A project to help a river valley adapt to climate change and create an internationally important wildlife reserve now has planning permission.
East Devon District Council has approved a pioneering project to help a river valley on England’s Jurassic Coast adapt to climate change and create an internationally important wildlife reserve.
The EU-funded Lower Otter Restoration Project (LORP) will reconnect the River Otter to its historic floodplain and return the lower Otter Valley to a more natural condition; creating more than 50ha of intertidal mudflats, saltmarsh and other valuable estuarine habitats.
LORP is a partnership between the Environment Agency, local landowner Clinton Devon Estates, and the East Devon Pebblebed Heaths Conservation Trust that currently manages the estuary. It also has the support of Natural England, RSPB and Devon Wildlife Trust.
The success of the £15 million project rested on it being given the thumbs up by East Devon District Council. Planning approval means work on the project can start this spring (2021) and be completed by early 2023.

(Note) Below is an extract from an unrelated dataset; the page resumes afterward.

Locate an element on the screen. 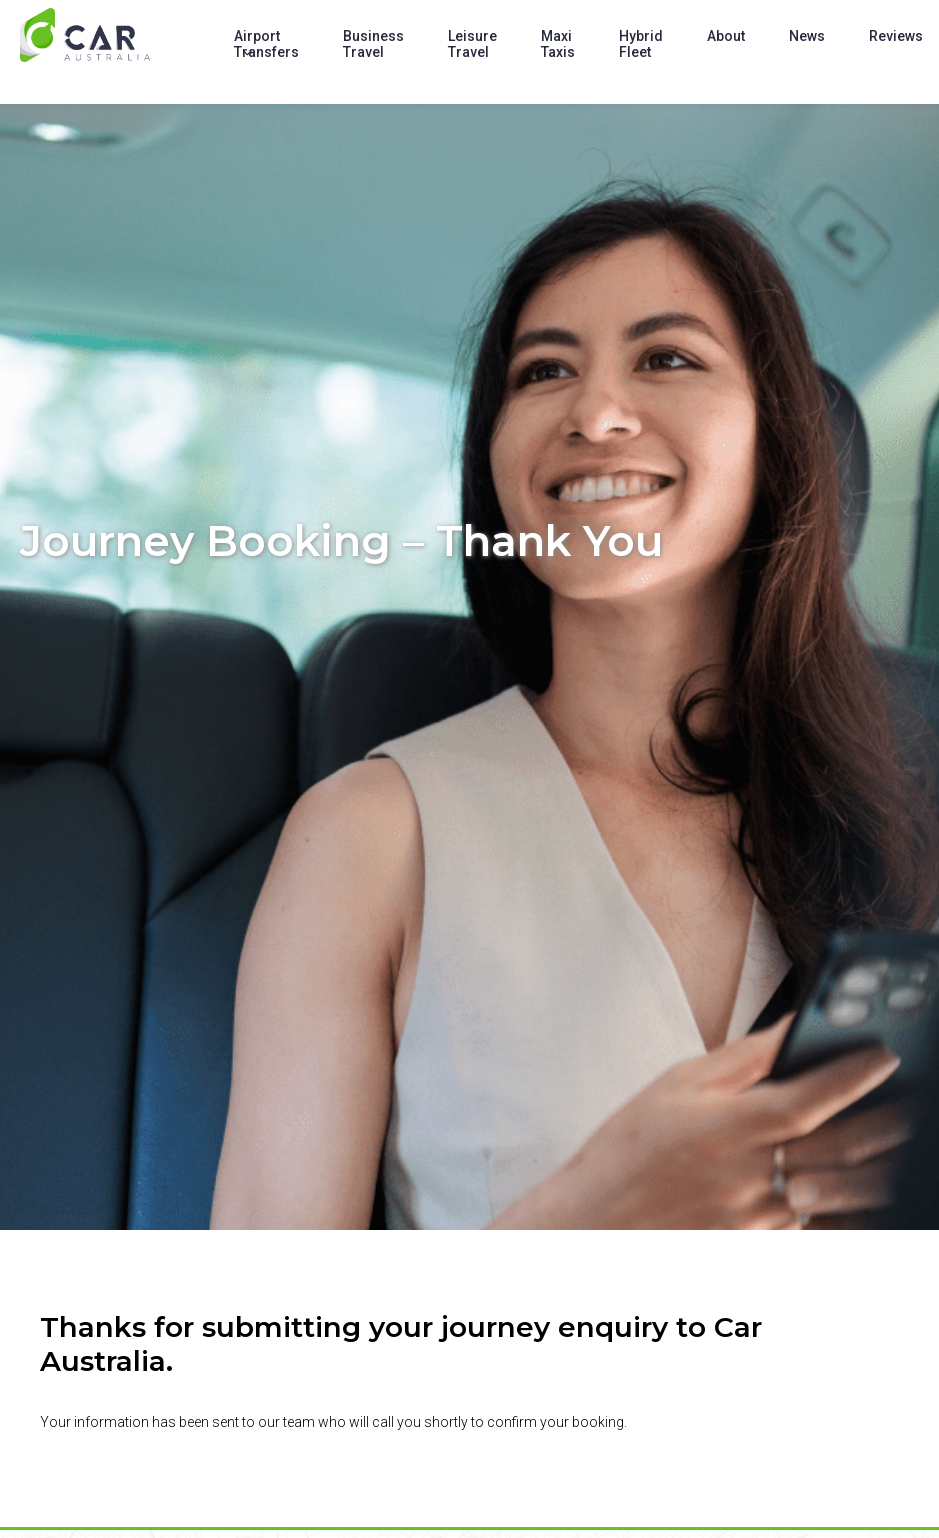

The Lower Otter Restoration Project is mainly funded by the European Interreg programme through an initiative called Promoting Adaptation to Changing Coasts (PACCo). It is partnered with a similar project in the Saâne Valley in Normandy, France. Both are pilot projects that aim to demonstrate an important principle – that early adaptation to climate change brings greater benefits than a delayed response or inaction. If successful, the adaptation model for these two projects will be rolled out to other locations in the UK and France.